Keser Berber “Şirketler tarafından kişisel verilerin çeşitli teknolojilerle toplandığı ‘elektronik ortamda izlenme’ ne yazık ki çocuklar için de geçerli. İstatistiklere göre çocuklar hakkında veri toplanabilen 70.000 veri noktası var. Çocuklardan elde ettikleri verilerle çocuklara ilişkin profil çıkartan bu şirketler, çocuğunuzu sizden daha iyi tanıyor. Çocuklara göre tasarlanmış internet siteleri ve sosyal medya platformları olmadığı için çocuklar bu platformlarda 13 yaş altı olduklarını beyan etse de yetişkin olarak işlem görüyor” dedi.  

‘Dijital yetenekler gelecekte toplumsal statüyü belirleyecek’  

Çocukların dijital olanaklardan yararlanabilmesinin önemini vurgulayan BİLGİ Medya Bölüm Başkanı Doç. Dr.
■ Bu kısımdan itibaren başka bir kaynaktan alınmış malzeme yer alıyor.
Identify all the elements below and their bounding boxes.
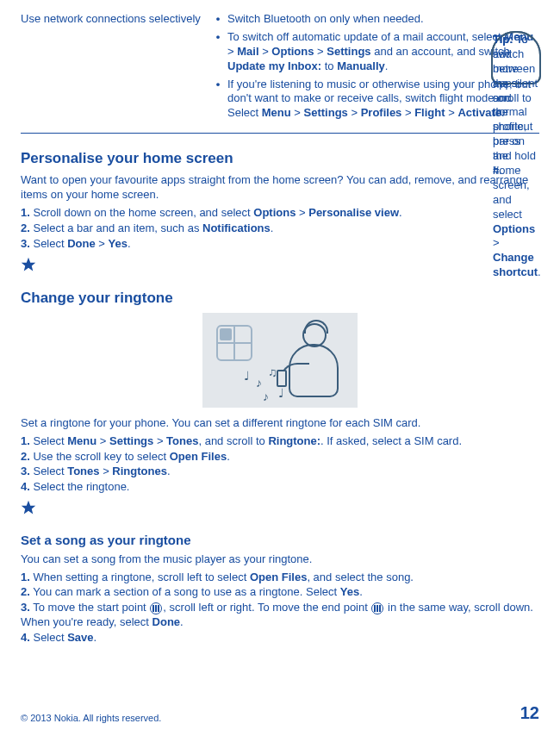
heading-ringtone: Change your ringtone [21, 289, 539, 308]
bullet-text: Switch Bluetooth on only when needed. [227, 12, 539, 27]
step: 1. Select Menu > Settings > Tones, and s… [21, 434, 539, 449]
step: 2. Select a bar and an item, such as Not… [21, 221, 539, 236]
step: 3. Select Done > Yes. [21, 237, 539, 252]
svg-marker-1 [22, 501, 36, 515]
network-tips-bullets: •Switch Bluetooth on only when needed.•T… [208, 12, 539, 124]
step: 3. To move the start point , scroll left… [21, 601, 539, 630]
steps-song-ringtone: 1. When setting a ringtone, scroll left … [21, 571, 539, 646]
steps-ringtone: 1. Select Menu > Settings > Tones, and s… [21, 434, 539, 496]
intro-song-ringtone: You can set a song from the music player… [21, 552, 539, 567]
star-icon [21, 257, 43, 277]
step: 1. Scroll down on the home screen, and s… [21, 206, 539, 221]
network-tips-label: Use network connections selectively [21, 12, 208, 124]
svg-marker-0 [22, 258, 36, 271]
network-tips-row: Use network connections selectively •Swi… [21, 12, 539, 134]
heading-song-ringtone: Set a song as your ringtone [21, 532, 539, 549]
step: 4. Select the ringtone. [21, 480, 539, 495]
tip-ringtone: Tip: To switch between the silent and no… [21, 500, 539, 520]
ringtone-illustration: ♩ ♪ ♫ ♪ ♩ [21, 313, 539, 408]
marker-end-icon [371, 602, 383, 614]
bullet-icon: • [208, 78, 227, 122]
copyright: © 2013 Nokia. All rights reserved. [21, 712, 161, 724]
intro-personalise: Want to open your favourite apps straigh… [21, 173, 539, 203]
page-number: 12 [520, 702, 539, 724]
step: 2. You can mark a section of a song to u… [21, 585, 539, 600]
bullet-icon: • [208, 30, 227, 74]
tip-personalise: Tip: To add more apps, scroll to the sho… [21, 257, 539, 277]
marker-start-icon [150, 602, 162, 614]
tip-label: Tip: [493, 33, 513, 46]
intro-ringtone: Set a ringtone for your phone. You can s… [21, 416, 539, 431]
step: 1. When setting a ringtone, scroll left … [21, 571, 539, 585]
heading-personalise: Personalise your home screen [21, 149, 539, 168]
step: 3. Select Tones > Ringtones. [21, 465, 539, 479]
bullet-icon: • [208, 12, 227, 27]
step: 4. Select Save. [21, 631, 539, 646]
steps-personalise: 1. Scroll down on the home screen, and s… [21, 206, 539, 252]
star-icon [21, 500, 43, 520]
step: 2. Use the scroll key to select Open Fil… [21, 450, 539, 465]
page-footer: © 2013 Nokia. All rights reserved. 12 [0, 702, 560, 724]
Erkan Saka ise  “Bazen çocukların teknolojiyle angajmanını zamansal olarak sınırlamaya çalışıyoruz. Ancak bir yandan da çocukların gelecekte içinde bulunacakları medya ekosistemi tamamen dijital olacak. Bugün dijital yetenekleri kazanamayan çocuklar ileride geride kalacaklar. İfade özgürlüğünün ötesinde bu kullanım hakkı onların ileride toplumsal statülerini korumalarında da kritik bir rolde” dedi.   
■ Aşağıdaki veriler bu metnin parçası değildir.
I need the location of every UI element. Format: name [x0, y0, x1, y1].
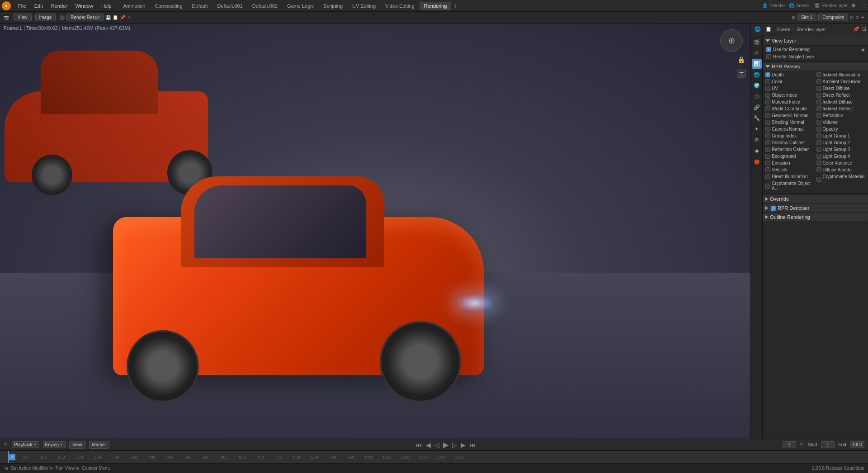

‘Mobil uygulamaları kullanırken emek icra ediyoruz’  

BİLGİ Medya Bölümü Dr. Öğr. Üyesi Yusuf Yüksekdağ, ise  “Çocuk verilerinin büyük teknoloji firmaları tarafından toplanmamasına ilişkin prensipler olsa da, çocukların verileri kullandıkları uygulamalar aracılığıyla toplanıyor ve bu veriler piyasanın ihtiyaçları doğrultusunda firmalar tarafından kullanılıyor. Aslında herhangi bir mobil uygulamayı kullanırken emek icra ediyoruz. Çocuklar da bunun bir parçası. Birçok firma çocukların kişisel verilerinden kazanç sağlamakta. Bu noktada çocuğun dijital ortamdaki emek sömürüsünü de tartışmamız gerekiyor” dedi.  
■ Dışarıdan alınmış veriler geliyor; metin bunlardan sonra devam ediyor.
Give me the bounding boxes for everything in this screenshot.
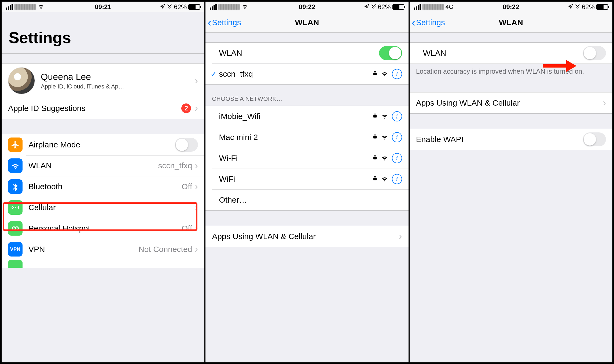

‘Çocukların davranışları kâr kapısı haline getirilemez'  

Çocukların dijital izleri ve bunların ticari amaçla kullanılmasının kamuoyunda yeterince tartışılmadığını belirten BİLGİ Medya Bölümü Öğretim Görevlisi Sarper Durmuş ise “Özellikle oyunlar konusunda ebeveyn ve çocukların kendi verilerinin işlenip işlenmediğinin takibini yapabilmeleri için medya okuryazarlığına sahip olmaları çok önemli. Çocukların davranış ve hareketleri kâr kapısı haline getirilemez.” dedi.  

Teknoloji ve oyun şirketlerinin gizlilik sözleşmelerini değerlendiren Durmuş, “Çocukları doğrudan hedefleyen oyun şirketlerinin topladıkları verileri kullanıcılara 20 sayfalık gizlilik sözleşmeleriyle değil, net ve kısa şekilde anlatmaları gerekiyor. Oyun şirketleri veri topladıklarını belirttikleri ve kendilerini korumaya alan şablon sözleşmelerden vazgeçmeliler. Toplumdaki bilinç arttıkça veri toplama konusunda güvenilen şirketler ön plana çıkacaktır, bu şirketlerin oyunları oynanacaktır” diye konuştu.